Chad Carpenter’s Tundra Gets Into Home Paper

After 27 years cartoonist Chad Carpenter gets his Tundra comic strip into his hometown newspaper.

Monday afternoon Chad Carpenter sat in his Alaska State Fair booth surrounded his Tundra Comics merchandise. But that’s not all that’s on Carpenter’s agenda this week. Carpenter, the Valley’s most noted cartoonist, will see his Tundra Comics appear in his hometown newspaper, the Mat-Su Valley Frontiersman, for the first time.

And The Valley Frontiersman and Chad are throwing a party:

There will be a launch party at Bearpaw River Brewing Company Thursday from 5 to 7 p.m.

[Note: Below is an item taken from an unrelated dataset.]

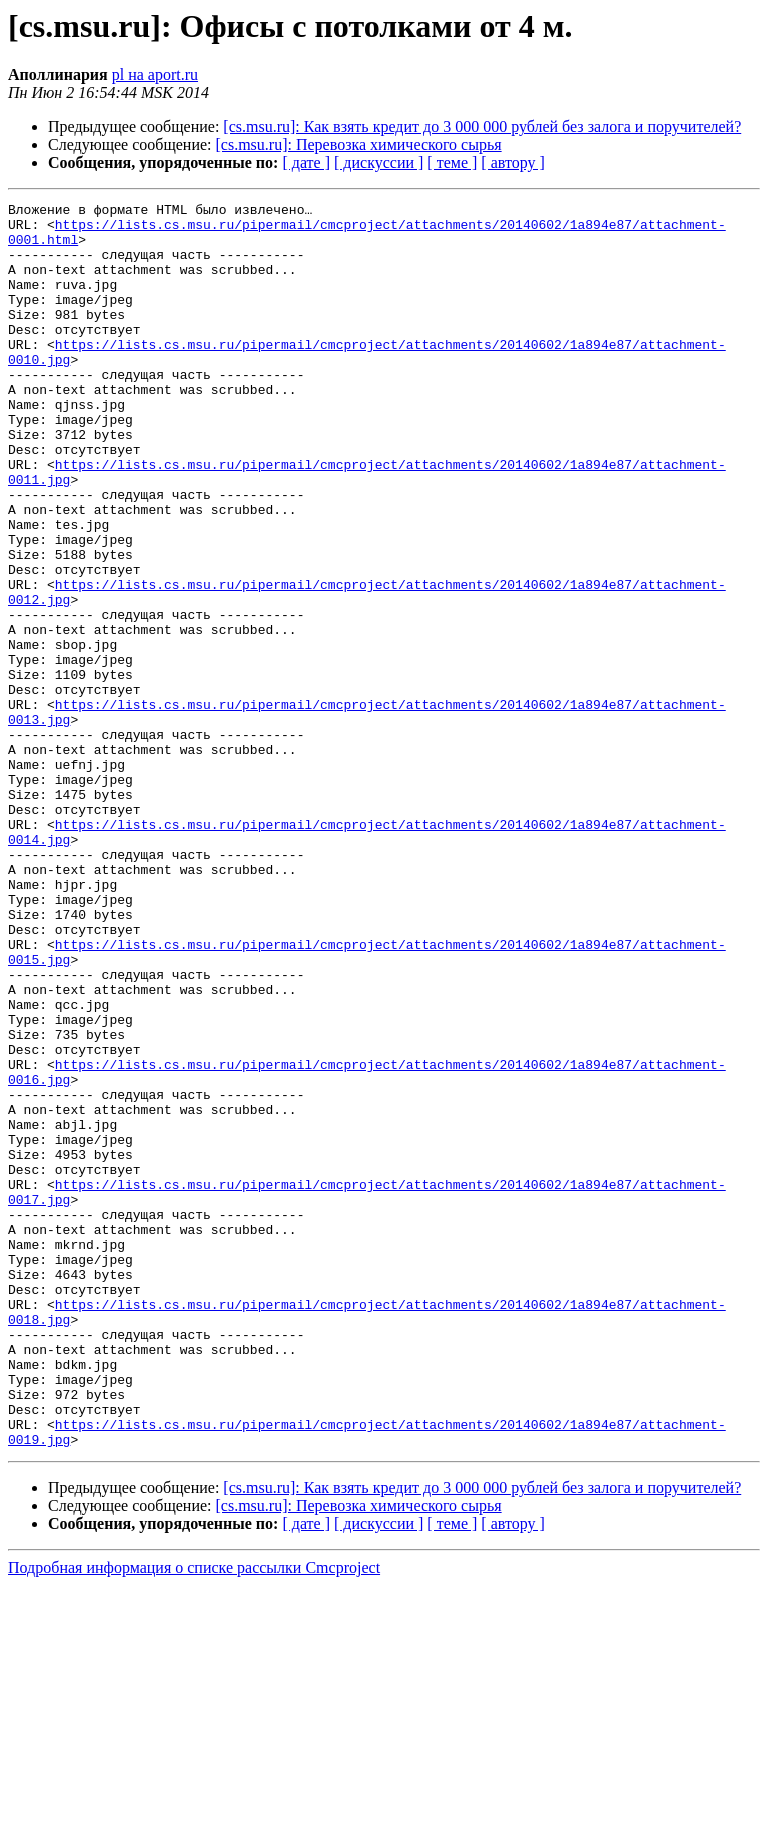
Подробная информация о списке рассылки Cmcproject (194, 1816)
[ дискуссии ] (378, 162)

During the launch party, the first 20 people who walk through door will receive free admission and parking tickets to the Alaska State Fair and a grand prize for two tickets to see Jim Gaffigan live on the fairgrounds Sunday.

The Anchorage Daily News was the first paper to pick up Carpenter. Now, Tundra Comics prints in about 650 newspapers across the U.S. The strip was born right here in the Valley in 1991, after Carpenter found himself in the “right place at the right time.”

Mat-Su Valley Frontiersman Publisher Dennis Anderson said. “I had quite a few readers ask me to publish his comic strip but because of contractual obligations we couldn’t in the past. We were able to work through that hurdle.”

Apparently the Valley Frontiersman is in the Daily News’ circulation area (Wasilla being part of the Anchorage metropolitan area) and the Daily News had exclusive rights to the strip in their area. Recently the two papers “were able to work through that hurdle”

The Valley Frontiersman celebrates with a feature article (and a party).